=== GOAL OF THE EXERCISE ===
Whenever a line in the data contains "SundayMondayTuesdayWednesdayThursdayFrid", show that line.

--

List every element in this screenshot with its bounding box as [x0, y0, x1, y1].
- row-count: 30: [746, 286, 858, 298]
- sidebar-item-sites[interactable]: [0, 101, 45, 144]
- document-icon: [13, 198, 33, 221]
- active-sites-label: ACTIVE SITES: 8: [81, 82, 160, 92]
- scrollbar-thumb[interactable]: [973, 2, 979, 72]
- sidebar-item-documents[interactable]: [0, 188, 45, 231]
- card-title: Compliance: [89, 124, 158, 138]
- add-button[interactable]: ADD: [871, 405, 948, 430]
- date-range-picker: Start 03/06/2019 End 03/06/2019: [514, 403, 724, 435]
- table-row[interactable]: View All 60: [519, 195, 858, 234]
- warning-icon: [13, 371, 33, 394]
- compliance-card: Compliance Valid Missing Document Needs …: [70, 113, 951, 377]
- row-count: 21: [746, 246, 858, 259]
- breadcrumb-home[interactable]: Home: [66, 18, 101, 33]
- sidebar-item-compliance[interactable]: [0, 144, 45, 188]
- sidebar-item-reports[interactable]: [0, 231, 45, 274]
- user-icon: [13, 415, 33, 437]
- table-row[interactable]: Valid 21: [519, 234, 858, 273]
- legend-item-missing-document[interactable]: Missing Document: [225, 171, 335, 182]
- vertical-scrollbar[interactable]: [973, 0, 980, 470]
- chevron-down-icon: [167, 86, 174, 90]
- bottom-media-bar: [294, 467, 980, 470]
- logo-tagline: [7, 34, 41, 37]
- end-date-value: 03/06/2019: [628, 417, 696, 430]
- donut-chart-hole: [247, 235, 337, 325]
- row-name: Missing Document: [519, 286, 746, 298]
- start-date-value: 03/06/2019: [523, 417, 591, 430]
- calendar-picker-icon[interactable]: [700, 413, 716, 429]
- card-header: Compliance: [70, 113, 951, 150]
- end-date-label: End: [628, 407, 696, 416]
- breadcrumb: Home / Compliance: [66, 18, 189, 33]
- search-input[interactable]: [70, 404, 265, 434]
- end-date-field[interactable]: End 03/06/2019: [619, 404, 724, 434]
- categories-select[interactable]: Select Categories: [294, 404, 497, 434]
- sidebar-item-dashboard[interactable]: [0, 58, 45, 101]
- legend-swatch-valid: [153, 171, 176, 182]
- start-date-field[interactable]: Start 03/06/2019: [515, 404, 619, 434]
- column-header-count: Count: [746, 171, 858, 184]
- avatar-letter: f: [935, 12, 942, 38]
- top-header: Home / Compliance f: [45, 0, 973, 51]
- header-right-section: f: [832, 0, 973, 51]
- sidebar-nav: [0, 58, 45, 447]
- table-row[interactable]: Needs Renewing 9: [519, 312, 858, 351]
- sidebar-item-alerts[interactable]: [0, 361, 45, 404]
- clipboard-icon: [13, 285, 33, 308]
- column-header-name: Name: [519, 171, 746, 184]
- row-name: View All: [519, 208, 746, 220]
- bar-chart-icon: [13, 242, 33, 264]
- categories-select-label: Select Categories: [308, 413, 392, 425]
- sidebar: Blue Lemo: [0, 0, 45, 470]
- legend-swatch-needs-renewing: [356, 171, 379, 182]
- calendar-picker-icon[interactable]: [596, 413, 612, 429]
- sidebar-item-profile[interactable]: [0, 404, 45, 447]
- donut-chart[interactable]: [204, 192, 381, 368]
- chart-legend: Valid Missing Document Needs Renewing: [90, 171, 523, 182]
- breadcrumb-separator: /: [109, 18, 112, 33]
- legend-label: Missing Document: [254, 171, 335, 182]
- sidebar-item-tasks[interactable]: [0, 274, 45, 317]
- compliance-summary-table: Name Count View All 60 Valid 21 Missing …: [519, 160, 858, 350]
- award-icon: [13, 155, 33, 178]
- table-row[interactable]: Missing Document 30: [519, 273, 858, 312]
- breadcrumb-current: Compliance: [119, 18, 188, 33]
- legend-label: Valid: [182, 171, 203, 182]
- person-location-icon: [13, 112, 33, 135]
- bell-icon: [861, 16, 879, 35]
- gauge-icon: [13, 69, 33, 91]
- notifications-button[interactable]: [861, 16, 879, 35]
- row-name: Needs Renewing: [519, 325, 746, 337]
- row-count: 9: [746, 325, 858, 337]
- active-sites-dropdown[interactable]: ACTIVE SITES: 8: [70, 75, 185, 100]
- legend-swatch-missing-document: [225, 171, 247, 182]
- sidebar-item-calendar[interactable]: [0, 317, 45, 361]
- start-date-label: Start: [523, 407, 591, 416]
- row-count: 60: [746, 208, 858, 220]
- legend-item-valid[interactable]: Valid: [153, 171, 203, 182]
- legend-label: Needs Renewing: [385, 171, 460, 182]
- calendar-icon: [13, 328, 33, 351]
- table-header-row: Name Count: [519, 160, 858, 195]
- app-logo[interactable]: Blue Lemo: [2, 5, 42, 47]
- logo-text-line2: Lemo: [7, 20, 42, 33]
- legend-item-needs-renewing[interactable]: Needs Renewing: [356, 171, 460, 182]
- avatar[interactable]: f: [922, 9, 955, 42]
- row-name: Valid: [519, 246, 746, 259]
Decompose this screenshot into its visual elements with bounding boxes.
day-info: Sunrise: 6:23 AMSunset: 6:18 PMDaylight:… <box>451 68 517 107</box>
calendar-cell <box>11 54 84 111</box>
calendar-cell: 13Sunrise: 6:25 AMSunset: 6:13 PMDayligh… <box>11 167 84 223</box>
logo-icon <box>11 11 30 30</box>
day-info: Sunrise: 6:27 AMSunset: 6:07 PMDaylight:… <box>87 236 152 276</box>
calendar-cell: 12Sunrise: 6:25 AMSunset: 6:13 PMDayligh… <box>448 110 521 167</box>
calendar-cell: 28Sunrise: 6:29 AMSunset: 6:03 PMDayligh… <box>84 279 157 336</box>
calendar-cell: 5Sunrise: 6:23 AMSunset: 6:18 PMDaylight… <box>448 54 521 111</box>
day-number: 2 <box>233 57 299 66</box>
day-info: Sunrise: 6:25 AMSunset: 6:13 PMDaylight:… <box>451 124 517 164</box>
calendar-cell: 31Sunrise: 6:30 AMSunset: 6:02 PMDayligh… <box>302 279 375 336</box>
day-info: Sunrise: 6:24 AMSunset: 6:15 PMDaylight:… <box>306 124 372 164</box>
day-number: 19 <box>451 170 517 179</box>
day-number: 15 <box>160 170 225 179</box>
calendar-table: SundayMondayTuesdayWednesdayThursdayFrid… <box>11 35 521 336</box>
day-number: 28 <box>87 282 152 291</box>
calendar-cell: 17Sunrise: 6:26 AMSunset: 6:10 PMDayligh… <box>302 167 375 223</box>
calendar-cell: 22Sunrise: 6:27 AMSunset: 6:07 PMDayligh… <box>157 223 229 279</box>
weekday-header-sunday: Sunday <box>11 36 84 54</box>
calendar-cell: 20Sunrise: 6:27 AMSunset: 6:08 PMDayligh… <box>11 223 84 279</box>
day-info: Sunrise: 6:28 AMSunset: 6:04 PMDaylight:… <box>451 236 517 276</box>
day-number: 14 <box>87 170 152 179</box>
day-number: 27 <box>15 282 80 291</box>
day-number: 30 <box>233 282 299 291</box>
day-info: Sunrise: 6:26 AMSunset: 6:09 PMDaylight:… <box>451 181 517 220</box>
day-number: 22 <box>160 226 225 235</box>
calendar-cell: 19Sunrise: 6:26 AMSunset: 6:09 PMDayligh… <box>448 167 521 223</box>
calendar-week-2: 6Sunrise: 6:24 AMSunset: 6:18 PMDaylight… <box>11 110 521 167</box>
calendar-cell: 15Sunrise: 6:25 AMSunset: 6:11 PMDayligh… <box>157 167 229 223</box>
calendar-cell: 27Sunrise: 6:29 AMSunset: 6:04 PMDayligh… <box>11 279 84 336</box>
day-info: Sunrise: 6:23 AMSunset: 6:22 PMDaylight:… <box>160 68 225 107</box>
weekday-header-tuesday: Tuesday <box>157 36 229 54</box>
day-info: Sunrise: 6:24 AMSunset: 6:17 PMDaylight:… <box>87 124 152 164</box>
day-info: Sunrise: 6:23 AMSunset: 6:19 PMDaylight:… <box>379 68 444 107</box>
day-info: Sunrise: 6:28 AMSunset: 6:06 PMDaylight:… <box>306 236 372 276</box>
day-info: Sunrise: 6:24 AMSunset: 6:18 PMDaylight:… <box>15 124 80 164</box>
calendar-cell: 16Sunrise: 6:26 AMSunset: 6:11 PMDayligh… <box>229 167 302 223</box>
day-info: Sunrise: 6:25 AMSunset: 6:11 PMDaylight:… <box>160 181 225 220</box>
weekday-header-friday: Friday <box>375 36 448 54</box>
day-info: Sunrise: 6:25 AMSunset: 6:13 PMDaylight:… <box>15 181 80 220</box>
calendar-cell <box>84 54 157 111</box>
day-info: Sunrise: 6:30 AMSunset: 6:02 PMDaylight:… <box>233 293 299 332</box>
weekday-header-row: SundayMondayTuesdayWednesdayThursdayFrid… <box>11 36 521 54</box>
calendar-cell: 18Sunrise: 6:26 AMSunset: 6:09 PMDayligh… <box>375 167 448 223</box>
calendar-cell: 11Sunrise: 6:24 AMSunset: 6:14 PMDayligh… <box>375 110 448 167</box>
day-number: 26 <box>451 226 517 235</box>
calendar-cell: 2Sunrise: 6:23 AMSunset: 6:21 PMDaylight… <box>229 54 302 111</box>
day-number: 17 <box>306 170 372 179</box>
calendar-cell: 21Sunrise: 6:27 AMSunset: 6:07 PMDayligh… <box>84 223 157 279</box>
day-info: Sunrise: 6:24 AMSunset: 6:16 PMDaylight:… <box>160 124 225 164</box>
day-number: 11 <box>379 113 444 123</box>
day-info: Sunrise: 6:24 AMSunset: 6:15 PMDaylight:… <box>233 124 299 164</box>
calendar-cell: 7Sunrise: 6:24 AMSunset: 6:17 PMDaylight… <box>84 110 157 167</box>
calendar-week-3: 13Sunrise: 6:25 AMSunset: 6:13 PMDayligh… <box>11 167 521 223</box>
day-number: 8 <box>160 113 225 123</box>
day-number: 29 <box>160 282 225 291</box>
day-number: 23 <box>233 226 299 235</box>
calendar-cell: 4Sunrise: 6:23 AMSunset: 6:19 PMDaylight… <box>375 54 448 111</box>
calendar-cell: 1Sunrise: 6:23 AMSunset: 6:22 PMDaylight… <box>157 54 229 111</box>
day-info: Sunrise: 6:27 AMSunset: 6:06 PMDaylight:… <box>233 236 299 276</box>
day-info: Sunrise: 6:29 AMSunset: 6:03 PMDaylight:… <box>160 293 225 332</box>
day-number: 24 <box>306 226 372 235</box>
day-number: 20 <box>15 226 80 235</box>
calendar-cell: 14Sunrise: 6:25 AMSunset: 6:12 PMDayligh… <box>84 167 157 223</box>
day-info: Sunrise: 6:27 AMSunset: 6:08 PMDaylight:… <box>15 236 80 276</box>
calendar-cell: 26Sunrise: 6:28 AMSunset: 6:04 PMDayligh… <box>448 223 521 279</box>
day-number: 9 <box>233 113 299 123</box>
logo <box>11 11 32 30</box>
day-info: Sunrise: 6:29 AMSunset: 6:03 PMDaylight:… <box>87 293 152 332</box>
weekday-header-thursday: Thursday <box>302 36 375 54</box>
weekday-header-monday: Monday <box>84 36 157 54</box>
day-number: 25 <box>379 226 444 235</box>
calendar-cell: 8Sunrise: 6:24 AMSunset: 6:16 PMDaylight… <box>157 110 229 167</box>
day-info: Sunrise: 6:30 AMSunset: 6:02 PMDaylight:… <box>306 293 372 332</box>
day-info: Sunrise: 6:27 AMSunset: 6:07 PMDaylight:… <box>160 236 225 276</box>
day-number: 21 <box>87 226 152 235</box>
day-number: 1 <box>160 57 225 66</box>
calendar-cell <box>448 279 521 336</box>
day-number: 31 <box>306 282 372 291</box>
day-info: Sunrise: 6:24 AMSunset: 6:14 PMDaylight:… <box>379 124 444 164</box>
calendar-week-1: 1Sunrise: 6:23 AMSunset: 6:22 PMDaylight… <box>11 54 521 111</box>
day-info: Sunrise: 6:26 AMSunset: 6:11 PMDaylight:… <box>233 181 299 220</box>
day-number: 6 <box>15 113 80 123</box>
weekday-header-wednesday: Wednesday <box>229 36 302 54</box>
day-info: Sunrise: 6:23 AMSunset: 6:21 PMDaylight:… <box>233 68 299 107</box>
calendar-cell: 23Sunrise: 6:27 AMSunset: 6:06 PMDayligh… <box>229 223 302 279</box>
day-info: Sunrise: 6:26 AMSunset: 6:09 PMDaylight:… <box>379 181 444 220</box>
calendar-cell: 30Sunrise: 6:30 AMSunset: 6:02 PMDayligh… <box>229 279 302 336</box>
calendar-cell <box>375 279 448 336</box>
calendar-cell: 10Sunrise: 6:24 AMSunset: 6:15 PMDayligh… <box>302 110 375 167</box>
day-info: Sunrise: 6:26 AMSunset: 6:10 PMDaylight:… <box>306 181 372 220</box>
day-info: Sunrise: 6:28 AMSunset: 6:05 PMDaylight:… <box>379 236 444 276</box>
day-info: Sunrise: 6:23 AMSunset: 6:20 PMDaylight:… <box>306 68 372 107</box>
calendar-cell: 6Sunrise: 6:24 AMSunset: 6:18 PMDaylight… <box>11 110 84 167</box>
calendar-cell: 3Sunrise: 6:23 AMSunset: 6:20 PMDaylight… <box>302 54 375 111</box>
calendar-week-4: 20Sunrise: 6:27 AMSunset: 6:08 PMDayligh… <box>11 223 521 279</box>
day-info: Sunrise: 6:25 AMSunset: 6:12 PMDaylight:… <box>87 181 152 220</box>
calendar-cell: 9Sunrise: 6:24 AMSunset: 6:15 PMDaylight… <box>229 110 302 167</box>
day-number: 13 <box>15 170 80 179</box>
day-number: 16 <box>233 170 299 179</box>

--

=== SOLVED PROBLEM ===
calendar-table: SundayMondayTuesdayWednesdayThursdayFrid… <box>11 35 521 336</box>
weekday-header-row: SundayMondayTuesdayWednesdayThursdayFrid… <box>11 36 521 54</box>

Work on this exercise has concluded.